As a sophomore, he had 18 out of 28 completions for 236 yards, 3 touchdown passes and one rushing touchdown, in a 28–12 win against the Virginia Military Institute.

As a junior, he had 261 completions (school record) out of 428 pass attempts (school record) for 2,801 passing yards (second in school history).

As a fifth year senior, he had 240 completions (second in school history) out of 413 pass attempts (second in school history) for 2,962 passing yards (school record), 23 touchdown passes (school record) and was ranked 11th nationally in passing efficiency. He made 24 completions for 405 yards (school record) and 2 touchdowns, in a 31–14 win against James Madison University. He had 345 passing yards (second in school history) against Norfolk State University.
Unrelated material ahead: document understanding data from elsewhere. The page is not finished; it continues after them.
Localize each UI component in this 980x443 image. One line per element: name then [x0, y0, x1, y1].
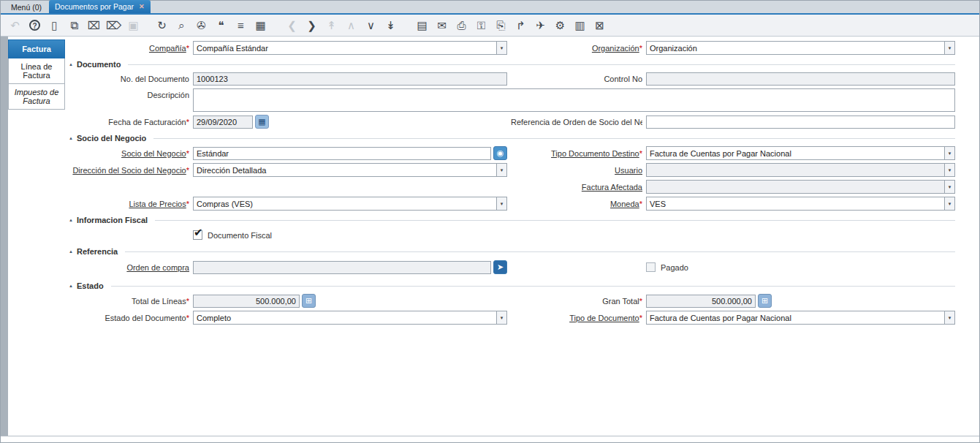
tab-documentos-por-pagar[interactable]: Documentos por Pagar ✕ — [49, 0, 151, 13]
next-record-button[interactable]: ∨ — [361, 18, 381, 34]
referencia-orden-label: Referencia de Orden de Socio del Negocio — [511, 118, 642, 126]
lista-precios-combobox[interactable]: Compras (VES) — [193, 197, 507, 211]
chevron-down-icon[interactable] — [496, 197, 506, 210]
chevron-down-icon — [944, 164, 954, 176]
print-preview-button[interactable]: ⎘ — [491, 18, 511, 34]
toolbar: ↶?▯⧉⌧⌦▣↻⌕✇❝≡▦❮❯↟∧∨↡▤✉⎙⚿⎘↱✈⚙▥⊠ — [1, 15, 979, 37]
attachment-button[interactable]: ✇ — [191, 18, 211, 34]
archive-button[interactable]: ✉ — [432, 18, 452, 34]
organizacion-label[interactable]: Organización* — [511, 44, 642, 53]
window-tabbar: Menú (0) Documentos por Pagar ✕ — [1, 1, 979, 15]
moneda-combobox[interactable]: VES — [646, 197, 955, 211]
close-tab-icon[interactable]: ✕ — [139, 3, 145, 10]
chevron-down-icon[interactable] — [496, 42, 506, 54]
no-documento-input[interactable] — [193, 72, 507, 86]
delete-record-button[interactable]: ⌧ — [84, 18, 104, 34]
collapse-icon: ▲ — [69, 136, 73, 140]
chevron-down-icon[interactable] — [496, 164, 506, 176]
group-estado: ▲ Estado Total de Líneas* ⊞ Gran Total* — [65, 281, 955, 325]
documento-fiscal-checkbox[interactable]: ✔ — [193, 230, 202, 240]
chevron-down-icon — [944, 181, 954, 193]
parent-record-button: ❮ — [282, 18, 302, 34]
pagado-checkbox-row: ✔ Pagado — [646, 262, 955, 272]
report-button[interactable]: ▥ — [570, 18, 590, 34]
history-button[interactable]: ▤ — [412, 18, 432, 34]
direccion-socio-label[interactable]: Dirección del Socio del Negocio* — [65, 166, 189, 175]
new-record-button[interactable]: ▯ — [45, 18, 64, 34]
tipo-doc-destino-combobox[interactable]: Factura de Cuentas por Pagar Nacional — [646, 146, 955, 160]
tipo-documento-label[interactable]: Tipo de Documento* — [511, 314, 642, 322]
help-button[interactable]: ? — [29, 20, 40, 31]
print-button[interactable]: ⎙ — [452, 18, 471, 34]
tab-linea-de-factura[interactable]: Línea de Factura — [8, 58, 65, 84]
control-no-input[interactable] — [646, 72, 955, 86]
calendar-picker-button[interactable]: ▦ — [255, 115, 269, 129]
compania-label[interactable]: Compañía* — [65, 44, 189, 53]
calculator-button[interactable]: ⊞ — [758, 294, 772, 308]
exit-button[interactable]: ⊠ — [590, 18, 609, 34]
application-window: Menú (0) Documentos por Pagar ✕ ↶?▯⧉⌧⌦▣↻… — [0, 0, 980, 443]
copy-record-button[interactable]: ⧉ — [64, 18, 84, 34]
last-record-button[interactable]: ↡ — [381, 18, 400, 34]
settings-button[interactable]: ⚙ — [550, 18, 570, 34]
chevron-down-icon[interactable] — [944, 311, 954, 324]
usuario-label[interactable]: Usuario — [511, 166, 642, 175]
group-socio-header[interactable]: ▲ Socio del Negocio — [65, 134, 955, 143]
refresh-button[interactable]: ↻ — [152, 18, 172, 34]
tipo-documento-combobox[interactable]: Factura de Cuentas por Pagar Nacional — [646, 311, 955, 325]
grid-toggle-button[interactable]: ≡ — [231, 18, 251, 34]
descripcion-textarea[interactable] — [193, 88, 955, 112]
chevron-down-icon[interactable] — [944, 42, 954, 54]
gran-total-label: Gran Total* — [511, 297, 642, 306]
direccion-socio-combobox[interactable]: Dirección Detallada — [193, 163, 507, 177]
pagado-checkbox[interactable]: ✔ — [646, 262, 656, 272]
find-button[interactable]: ⌕ — [172, 18, 191, 34]
compania-combobox[interactable]: Compañía Estándar — [193, 41, 507, 55]
tipo-doc-destino-label[interactable]: Tipo Documento Destino* — [511, 149, 642, 158]
group-referencia-header[interactable]: ▲ Referencia — [65, 247, 955, 256]
chevron-down-icon[interactable] — [496, 311, 506, 324]
workflow-button[interactable]: ↱ — [511, 18, 531, 34]
estado-documento-combobox[interactable]: Completo — [193, 311, 507, 325]
organizacion-combobox[interactable]: Organización — [646, 41, 955, 55]
chevron-down-icon[interactable] — [944, 147, 954, 159]
orden-compra-input — [193, 261, 491, 274]
checkmark-icon: ✔ — [194, 226, 203, 239]
fecha-facturacion-label: Fecha de Facturación* — [65, 118, 189, 126]
documento-fiscal-label: Documento Fiscal — [208, 231, 272, 240]
factura-afectada-combobox — [646, 180, 955, 194]
collapse-icon: ▲ — [69, 249, 73, 254]
orden-compra-label[interactable]: Orden de compra — [65, 263, 189, 272]
calculator-button[interactable]: ⊞ — [302, 294, 316, 308]
collapse-icon: ▲ — [69, 62, 73, 67]
invoice-form: Compañía* Compañía Estándar Organización… — [65, 37, 979, 436]
tab-menu[interactable]: Menú (0) — [4, 1, 49, 13]
socio-negocio-input[interactable] — [193, 147, 491, 160]
delete-selection-button[interactable]: ⌦ — [104, 18, 124, 34]
moneda-label[interactable]: Moneda* — [511, 200, 642, 208]
tab-impuesto-de-factura[interactable]: Impuesto de Factura — [8, 84, 65, 110]
chat-button[interactable]: ❝ — [211, 18, 231, 34]
bpartner-search-button[interactable]: ◉ — [493, 146, 507, 160]
tab-factura[interactable]: Factura — [8, 39, 65, 58]
record-lock-button[interactable]: ⚿ — [471, 18, 491, 34]
group-fiscal-header[interactable]: ▲ Informacion Fiscal — [65, 216, 955, 224]
group-estado-header[interactable]: ▲ Estado — [65, 281, 955, 290]
gran-total-input[interactable] — [646, 295, 756, 308]
detail-record-button[interactable]: ❯ — [302, 18, 322, 34]
referencia-orden-input[interactable] — [646, 116, 955, 129]
sidebar-rail — [1, 37, 8, 436]
calendar-button[interactable]: ▦ — [251, 18, 270, 34]
factura-afectada-label[interactable]: Factura Afectada — [511, 183, 642, 192]
group-documento-header[interactable]: ▲ Documento — [65, 60, 955, 69]
socio-negocio-label[interactable]: Socio del Negocio* — [65, 149, 189, 158]
chevron-down-icon[interactable] — [944, 197, 954, 210]
lista-precios-label[interactable]: Lista de Precios* — [65, 200, 189, 208]
bottom-bar — [1, 436, 979, 442]
orden-compra-assign-button[interactable]: ➤ — [493, 260, 507, 274]
tab-active-label: Documentos por Pagar — [55, 2, 134, 11]
fecha-facturacion-input[interactable] — [193, 116, 253, 129]
total-lineas-input[interactable] — [193, 295, 300, 308]
undo-button: ↶ — [5, 18, 25, 34]
request-button[interactable]: ✈ — [531, 18, 550, 34]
He finished his college football career as the first four-year starter in school history. He also set career school records with 737 completions out of 1,246 pass attempts for 8,249 passing yards, 51 touchdown passes and twenty 200-yard passing games.

Yagiello also played college baseball, leading his team with a .437 batting average and a .470 on-base percentage as a junior in 1984.

In 1997, he was inducted into the William and Mary Athletics Hall of Fame.

==Professional career==

===Washington Redskins===
Yagiello was signed as an undrafted free agent by the Washington Redskins after the 1986 NFL draft. On August 18 he was released to make room for quarterback Doug Williams, who was coming from the United States Football League.

===Toronto Argonauts===
On February 5, 1987, he signed with the Toronto Argonauts of the Canadian Football League. He was released on June 19.

===Montreal Alouettes===
In June 1987, after his release from the Argonauts, Yagiello signed with the Montreal Alouettes. He was released after Montreal withdrew from league due to bankruptcy.

===Pittsburgh Gladiators (AFL)===
On July 6, 1987, he was signed by the Pittsburgh Gladiators of the Arena Football League, to replace backup quarterback Kevin Russell.

===Dallas Cowboys===
After the NFLPA strike was declared on the third week of the 1987 season, those contests were canceled (reducing the 16-game season to 15) and the NFL decided that the games would be played with replacement players. On September 21, he was signed to be a part of the Dallas Cowboys replacement team. He was a backup quarterback behind Kevin Sweeney, Danny White and Loren Snyder. He was cut on October 7.

===New York Knights===
In 1987, he was signed by the New York Knights of the Arena Football League to be the backup quarterback. He was released on June 2, 1988.